Una piccola ma significativa esperienza di questa realtà è fruibile alla periferia della nostra piccola ma significativa città. Ovvero al silenzioso sito storico e paesaggistico costituito dalla Filanda e dalla Chiesa di Campocroce, prospicienti un campo agricolo tuttora coltivato.

Un brano di paesaggio che racconta il dialogo fra la civiltà contadina (il coltivo) e la comparsa di un’attività industriale (la filanda) ancora in qualche modo legata alla terra, entrambe e insieme scandite, nei loro ritmi diversi, dal tocco delle vicinissime campane della Chiesa di san Teonisto (che di suo conserva opere pittoriche meritevoli). Si tratta insomma anche qui di un angolo non solo visuale, di un eloquente frammento testuale, di un tessuto narrativo non assimilabile alla consueta, obsoleta mentalità dell’edificazione urbana e suburbana.

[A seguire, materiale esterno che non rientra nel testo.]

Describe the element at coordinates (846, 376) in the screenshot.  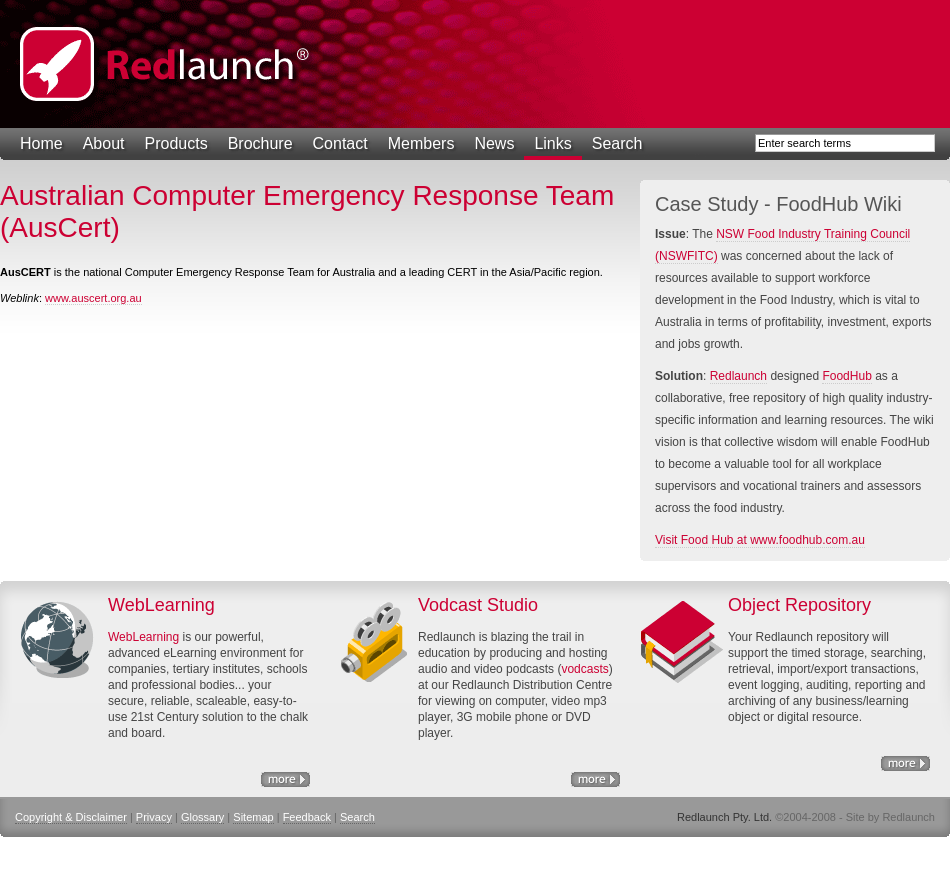 I see `FoodHub` at that location.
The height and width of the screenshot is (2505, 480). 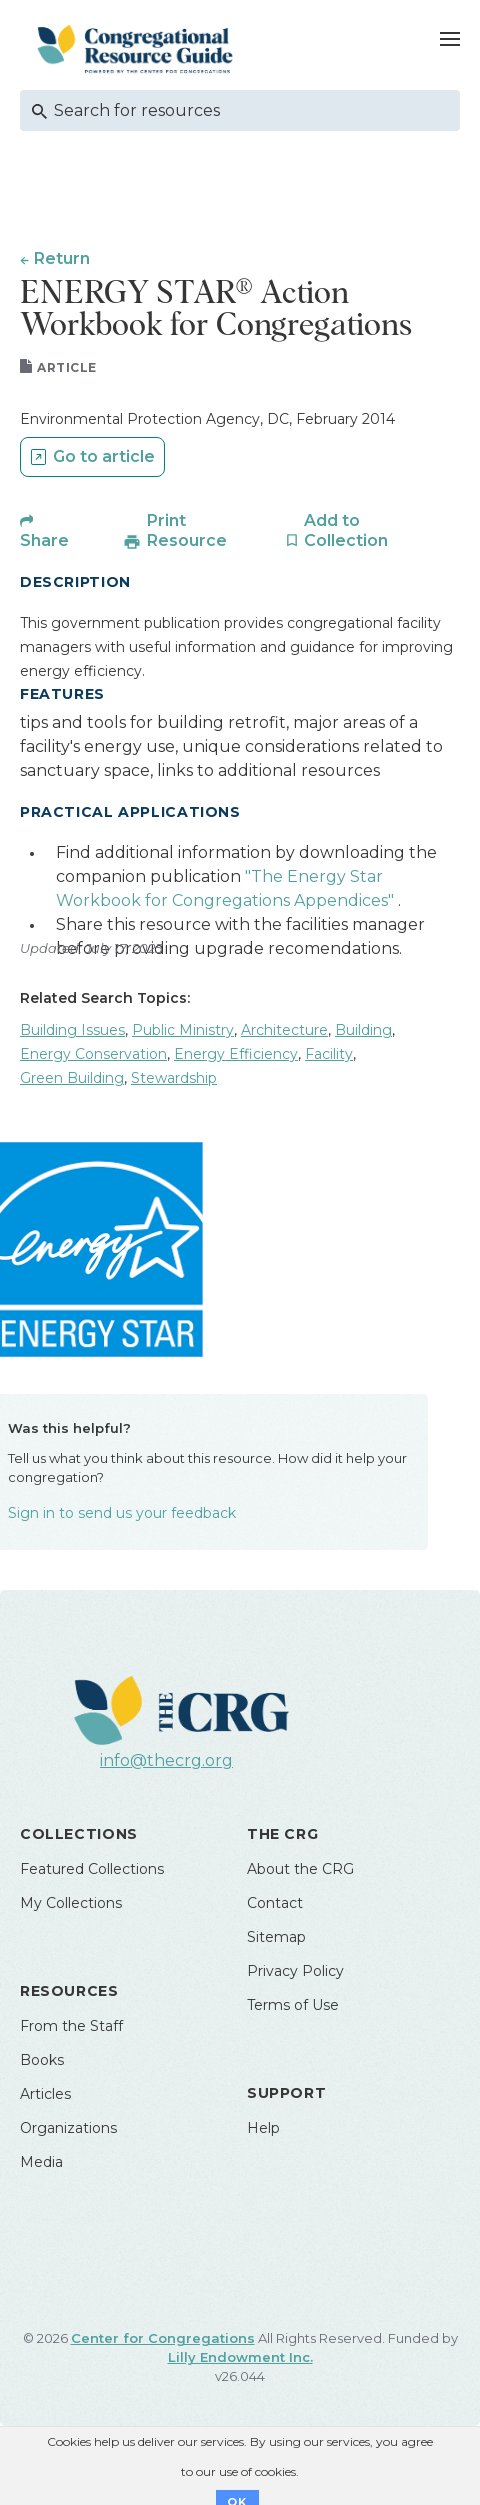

Un segmento della nostra storia degno, come molti altri, di conservarsi leggibile nel tempo e nella memoria.

Necessita una postilla.

Una lettura superficialmente militante potrebbe interpretare queste poche, modeste righe, solo e semplicemente come un atto d’accusa verso la cosiddetta classe dirigente. Sarebbe troppo facile e troppo comodo. L’incurante dissipazione della bellezza che abbiamo ereditato dipende anche da noi, in buona misura da noi, e ancora da noi promana la classe dirigente che ci meritiamo. A ciascuno il suo.